Denge
- Hande G
- 31 Eki 2019
- 7 dakikada okunur
Bundan tam 1 yıl önce idi. O günkü halimde önümde uzanan yol ile şimdi önümde uzanan yol çok farklı. O zaman içinde bulunduğum ve yaşadığım dünyam ile şimdi içinde bulunduğum ve yaşadığım dünyam o zaman tahmin edemeyeceğim kadar çok farklı. O zamanın niyetleriyle bu zamanın niyetleri çok farklı. O gün bir niyet tutmuştum iyi olacağına inandığım ve hatta ardından çok parlak mavi bir yıldız kaymıştı. O niyet de bir yıldız gibi kaydı ve gözden kayboldu gitti. Bazen iyi olacağına inandığın şeyler gün gelir dersin ki iyi ki olmadı. Bazen kötü sandığın şeyler gün gelir dersin ki iyi ki oldu. Neyin neden yaşandığı ya da yaşanamadığı artık kurcalamadığım bir konu. Tek düşünebileceğim sonunda bana ne getirdiği ya da beni nereye getirdiği. Ve bundan 1 sene sonra da nerede olacağım ve ne yaşayacağım kim bilir…

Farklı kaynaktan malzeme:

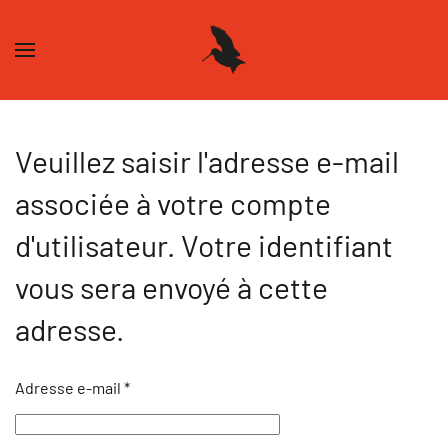
Skip to main content
Veuillez saisir l'adresse e-mail
associée à votre compte
d'utilisateur. Votre identifiant
vous sera envoyé à cette
adresse.
Adresse e-mail
*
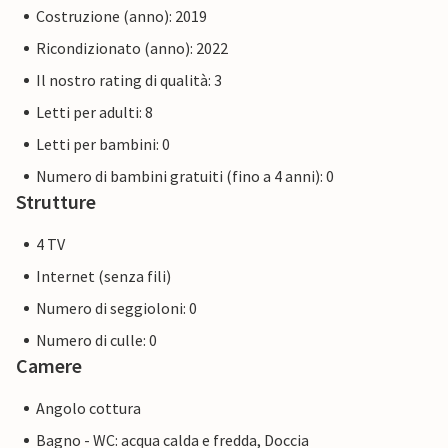
Costruzione (anno): 2019
Ricondizionato (anno): 2022
Il nostro rating di qualità: 3
Letti per adulti: 8
Letti per bambini: 0
Numero di bambini gratuiti (fino a 4 anni): 0
Strutture
4 TV
Internet (senza fili)
Numero di seggioloni: 0
Numero di culle: 0
Camere
Angolo cottura
Bagno - WC: acqua calda e fredda, Doccia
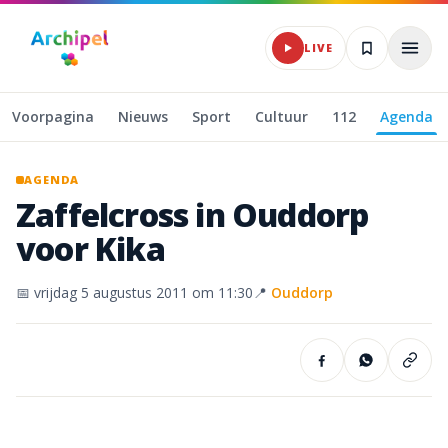
Naar hoofdinhoud
LIVE
Voorpagina
Nieuws
Sport
Cultuur
112
Agenda
AGENDA
Zaffelcross
in
Ouddorp
voor
Kika
📅
vrijdag 5 augustus 2011
om 11:30
📍
Ouddorp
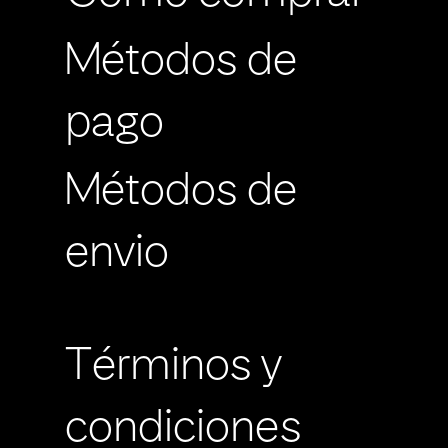
Métodos de
pago
Métodos de
envio
Términos y
condiciones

Şimdiye dönersek, sonunda geldik benim için en güzel zamanlara. Gökyüzünde muhteşem bir enerji, bir manzara var ve benim taa en içime dokunuyor ve her bir zerremde hissedebiliyorum nasıl bağlı olduğumu.

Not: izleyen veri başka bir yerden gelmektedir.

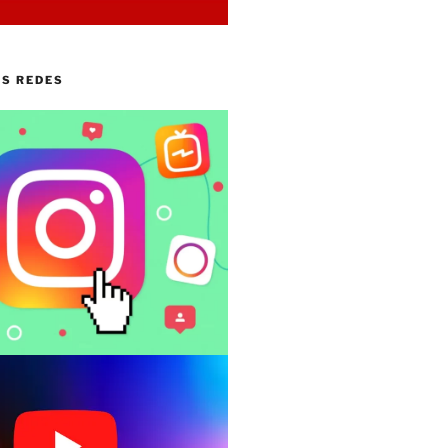
AS REDES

İnsanlar nedense Merkür gerilediğinde işlerin ters gitmesi mevzusundan dolayı zannedersem bu zamanlardan hoşlanmıyorlar. Dışarıda bir şeyler yolunda gitmiyor, karışıyor ve bir kaos oluşuyor ve insanlar ne yapacaklarını bilemiyorlar. Ama suçu geri giden merküre atıp kestirmeden kurtulduklarını zannedebilirler. Aslında otomatik pilotun devre dışı kaldığı bir an bu, ve elle müdahale etmen gerekiyordur belki de. Tam bir şaşkınlık ve şok :) Evet, çok zahmetli ve yorucu di mi :)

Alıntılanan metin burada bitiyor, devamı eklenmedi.